In those latter cases, one can become vulnerable to browser hijacks and fake websites, especially if typing errors are made in search terms or urls. Many tech support scam websites are set up to appear in response to mistyped search terms.

Perhaps the best solution is to bookmark the correct link for websites that you use regularly.

Yes that is a good idea, but you won’t have a url already bookmarked if you have not used it before.

If you absolutely trust the authenticity of an email, then I do not see any problems with clicking on links in such items.

Conversely, if strange emails turn up unexpectedly, then just delete them. A good email filter should also block any malicious emails.

I tend to agree with Derek on this. I have no qualms about clicking through to read my telecom bill or energy bills or messages from my bank because they always include in their e-mail a specific identifier [such as postcode, account number or other code] that scammers do not have. I am also registered receive notifications from local authorities on various topics and I perceive no risks in clicking on links to access detailed supporting documents even though there is no specific identifier in the covering e-mail; in any case, most such links do not state the url.
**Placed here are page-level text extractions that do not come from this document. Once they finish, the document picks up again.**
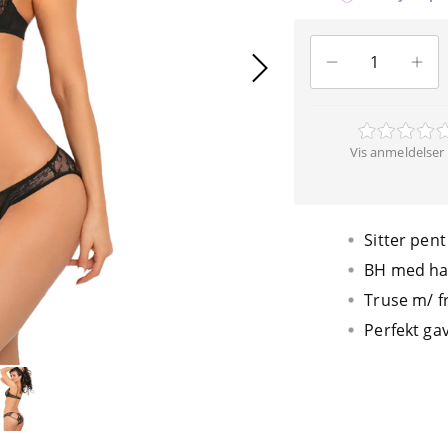
Vis anmeldelser 
Sitter pent
BH med ha
Truse m/ f
Perfekt gav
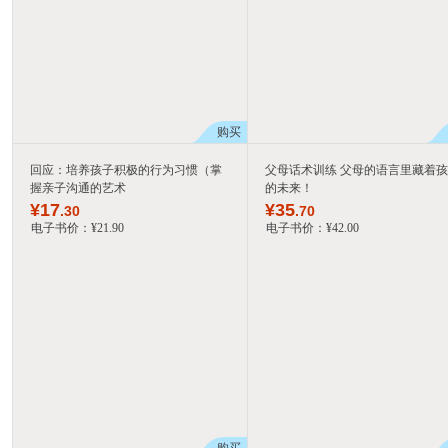
购买
回应：培养孩子积极的行为习惯（掌
父母话术训练 父母的语言里藏着
握亲子沟通的艺术
的未来！
¥
17
¥
35
.30
.70
电子书价：
¥
21
.90
电子书价：
¥
42
.00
It is quite obvious from the comments that come into Which? Conversation on any scam topic that a very large number of people cannot spot a scam or are so ingenuous that they cannot believe that someone on the telephone is trying to defraud them. This is what makes scams possible, of course, so a lot more must be done to introduce effective protections and to educate people about the scamming opportunities and the risks that a moderate change of behaviour on their part will defeat.
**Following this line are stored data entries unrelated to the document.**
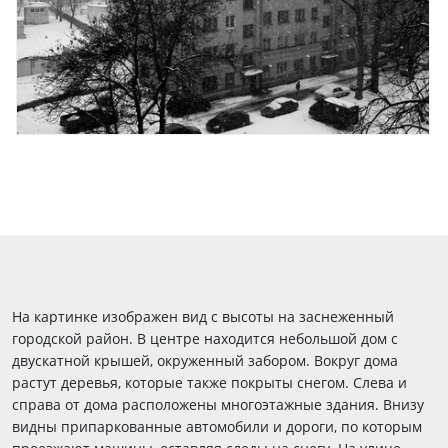
На картинке изображен вид с высоты на заснеженный
городской район. В центре находится небольшой дом с
двускатной крышей, окруженный забором. Вокруг дома
растут деревья, которые также покрыты снегом. Слева и
справа от дома расположены многоэтажные здания. Внизу
видны припаркованные автомобили и дороги, по которым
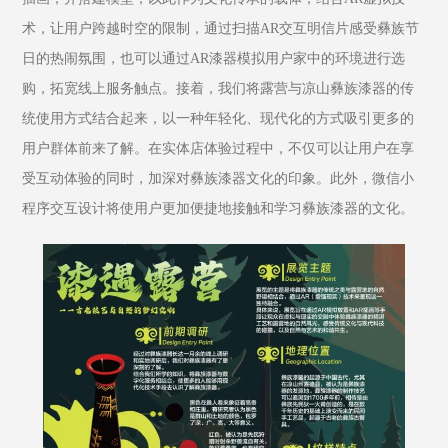
术，让用户跨越时空的限制，通过扫描AR交互明信片感受彝族节
日的热闹氛围，也可以通过AR漆器模拟用户家中的环境进行选
购，拓宽线上服务触点。接着，我们将露营与凉山彝族漆器的传
统使用方式结合起来，以一种年轻化、现代化的方式吸引更多的
用户群体前来了解。在实体店体验过程中，不仅可以让用户在享
受互动体验的同时，加深对彝族漆器文化的印象。此外，微信小
程序交互设计将使用户更加便捷地接触和学习彝族漆器的文化。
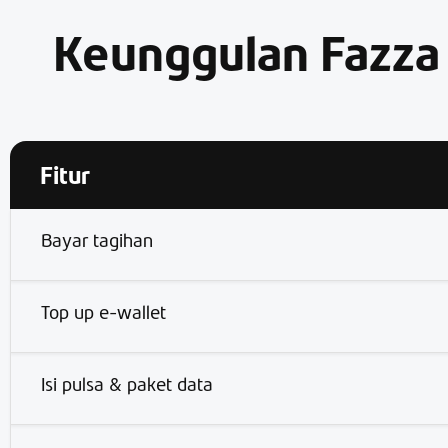
Keunggulan Fazza 
Fitur
Bayar tagihan
Top up e-wallet
Isi pulsa & paket data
I would prefer that emails from (seemingly) trusted sources asked you to log into your account rather than providing a link. Scammers often quote familiar information in an attempt to put you at your ease.
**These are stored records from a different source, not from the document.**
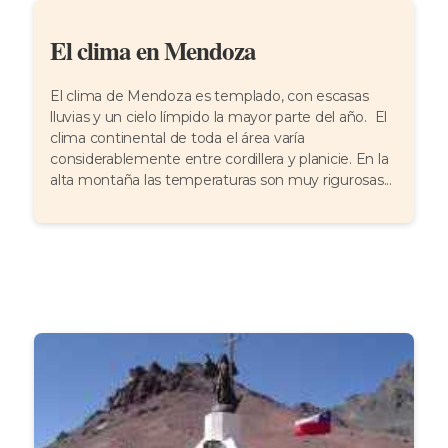
El clima en Mendoza
El clima de Mendoza es templado, con escasas
lluvias y un cielo límpido la mayor parte del año. El
clima continental de toda el área varía
considerablemente entre cordillera y planicie. En la
alta montaña las temperaturas son muy rigurosas...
I reckon that I can probably tell the difference between a real and a scam email but if money is involved I avoid clicking on links and log into my account.

Yes, that is normally what you have to do in the circumstances I described so the link only takes you to the log-in page. Those who use auto-fill facilities for their passwords should then check that the correct data have been entered.

If you contact Paypal, then you will know if it’s real or not. Also of PayPal’s address isn’t showing at the bottom, it’s a fake.
Also if you do a reply to the email and see if it bounces back to you, then it’s a fake.

If I receive an email from my bank, Pay pal or similar, I always phone them up on a trusted number, and check my account on my mobile, AFTER I have disconnected/ deleted the said e mail/call.

D m walford says:
26 July 2020

Have been getting the Paypal spams for several years at least, normally at least 2-3 a month. Nobody seems to have done anything to try and stop same. Gave up using Paypal in the end – easier then to know which is spam- they all are.
Derek M

Thank you . I will be careful. AJW

Ken says:
29 July 2020

HMRC used to be my most frequent phishing mail and they go to phishing@hmrc who always acknowledge. More recently PayPal is my most frequent. Thanks for the reminder about spoof@paypal. I’ve been forwarding the most professional examples to report@phishing.gov.uk which also acknowledges. I just hope someone somewhere takes some notice because it should be easy to spot addresses issuing hundreds of identical mails – surely ?

Dean says:
4 August 2020

It does not help when PayPal sends everyone you pay ….
Your email address, the same email address that you use to login to PayPal with. (And potentially loads of other places)
So there are loads of potentially insecure computers that have 50% of your logon details.
Would help if you could have the ability to use another email address for the people you pay, keeping the address to talk with PayPal private – helps spot an genuine email from PayPal.

I got another Paypal scam email today. Stupid questions but how do these scammers get your email address besides from being registered to the platform?

Karen says:
6 August 2020

Yes, I’ve received a scam email from PayPal saying my account settings have been changed. I think I ignored it because I hadn’t used my Paypal account for a while. These phishing emails are so believable, it’s worrying! I’m so happy that Which? is there to offer guidance.